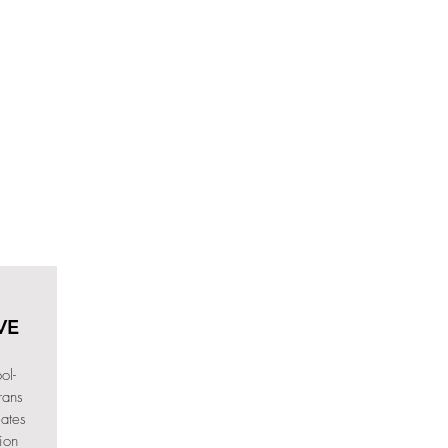
VE
ol-
rans
eates
ion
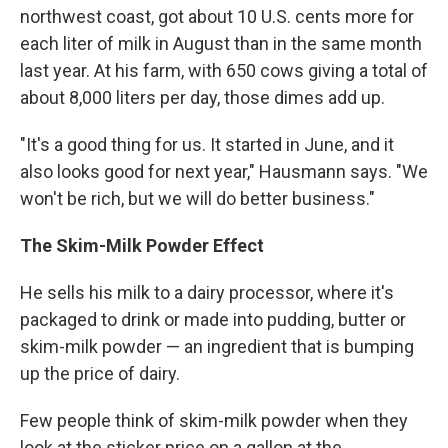
northwest coast, got about 10 U.S. cents more for
each liter of milk in August than in the same month
last year. At his farm, with 650 cows giving a total of
about 8,000 liters per day, those dimes add up.
"It's a good thing for us. It started in June, and it
also looks good for next year," Hausmann says. "We
won't be rich, but we will do better business."
The Skim-Milk Powder Effect
He sells his milk to a dairy processor, where it's
packaged to drink or made into pudding, butter or
skim-milk powder — an ingredient that is bumping
up the price of dairy.
Few people think of skim-milk powder when they
look at the sticker price on a gallon at the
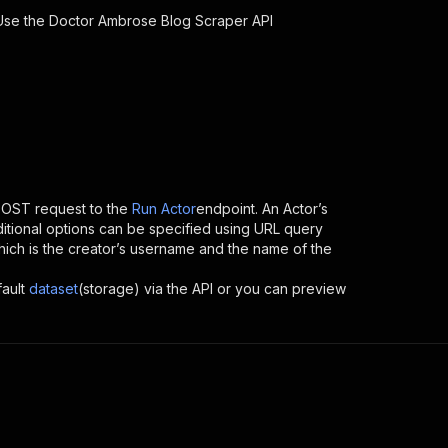
 Use the
Doctor Ambrose Blog Scraper
API
POST request to the
Run Actor
endpoint. An Actor’s
itional options can be specified using URL query
, which is the creator’s username and the name of the
fault
dataset
(storage) via the API or you can preview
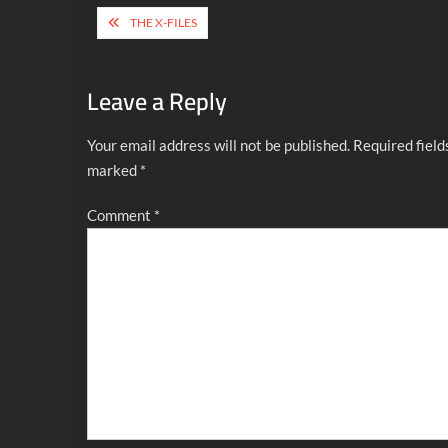
Post
THE X-FILES
navigation
Leave a Reply
Your email address will not be published.
Required field
marked
*
Comment
*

##########

• WHAT THE EXERCISE ASKS: Set down the material above exactly as written, but not the pictures.

• OUTPUT BELOW:
VE
ol-
rans
eates
ion
northwest coast, got about 10 U.S. cents more for
each liter of milk in August than in the same month
last year. At his farm, with 650 cows giving a total of
about 8,000 liters per day, those dimes add up.
"It's a good thing for us. It started in June, and it
also looks good for next year," Hausmann says. "We
won't be rich, but we will do better business."
The Skim-Milk Powder Effect
He sells his milk to a dairy processor, where it's
packaged to drink or made into pudding, butter or
skim-milk powder — an ingredient that is bumping
up the price of dairy.
Few people think of skim-milk powder when they
look at the sticker price on a gallon at the
 Use the
Doctor Ambrose Blog Scraper
API
POST request to the
Run Actor
endpoint. An Actor’s
itional options can be specified using URL query
, which is the creator’s username and the name of the
fault
dataset
(storage) via the API or you can preview
Post
THE X-FILES
navigation
Leave a Reply
Your email address will not be published.
Required field
marked
*
Comment
*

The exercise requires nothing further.